On vacation, we’ve spent a little bit of time indoctrinating Libby Lee into the canon of classic Disney. Not that it’s our religion, but more that it’s that thing that many parents do: showing your kids all your favorite childhood movies, so that they can be mildly impressed and you can see how well or poorly those “classics” hold up over time. So here’s a few:
- Malificent — I know, not a classic. Saw it by accident. Happened to be on a channel and we lingered there too long. Terrifying to adults and children alike, but Libby Lee was entranced the entire time. A reminder that movies today leave almost nothing to the imagination, which is too bad, because Malificent portrays cruelty, betrayal and vengeance in expert detail. As evidenced by trying to explain to my daughter who cut off Malificent’s wings and why they did it. At least they give The Prince the boot.
- The Jungle Book — Incites peals of laughter from a four-year-old. You don’t need more of a review except to add the golden words “Louie Prima.” A true classic.
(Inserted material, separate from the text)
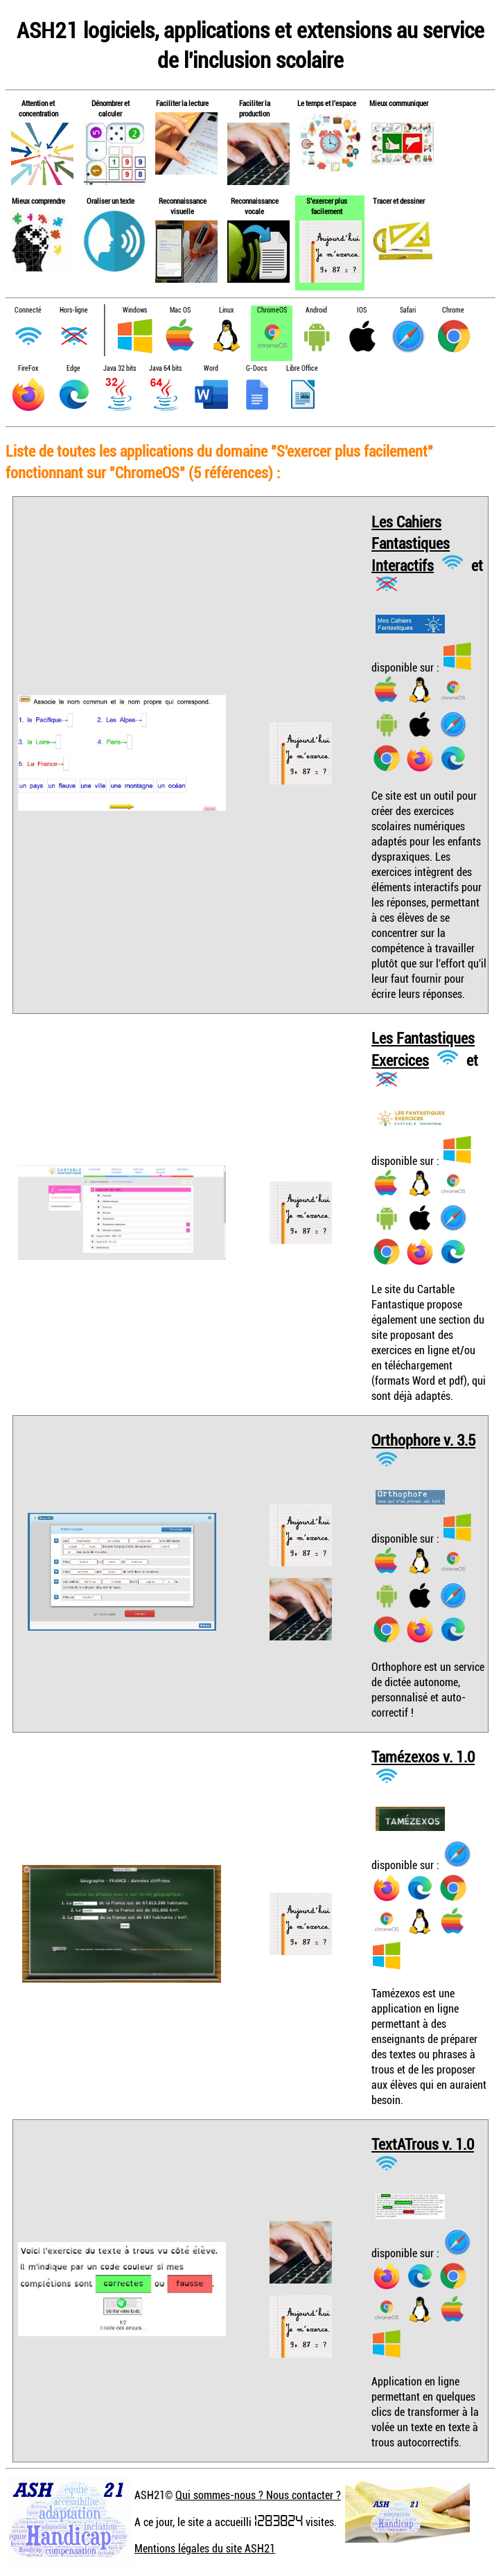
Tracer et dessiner (399, 200)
- Chitty Chitty Bang Bang – Ian Fleming + Roald Dahl = Why didn’t we hire a better editor? At 2:24, it’s full of greatness but somewhat overlong. Sally Ann Howe’s Julie Andrews to Dick Van Dyke’s Dick Van Dyke. In the incredible marionette dancing scene, LL insists that DVD is disguised as Michael Jackson. The Child Catcher elicited the most probing questions afterward (and an ensuing an explanation from me loosely themed “People” In Movies Aren’t Real.”)
- Willy Wonka and the Chocolate Factory — Impossibly great, impervious to the ravages of time. Because: Gene Wilder, Roald Dahl. Because: Veruca Salt, Violet Beauregard. Having (accidentally) seen the more recent Charlie & The Chocolate Factory, first, Libby Lee reasoned: “That was when he was younger.”
- Peter Pan — Surprisingly racist and sexist, which wouldn’t matter so much if it wasn’t also kind of dumb. My memory of this classic was almost completely wrong. The crocodile is hilarious. I didn’t remember Captain Hook being such a psychotic pussy, though. It’s kind of fine because I don’t think kids movies should be actually terrifying (like Malificent). Peter Pan pretends to be scary sometimes, which makes a weird sort of sense. But it’s also kind of dumb. It’s hard not to want to smack Wendy. And Peter, for that matter. Really, most of the characters. Except that funny crocodile.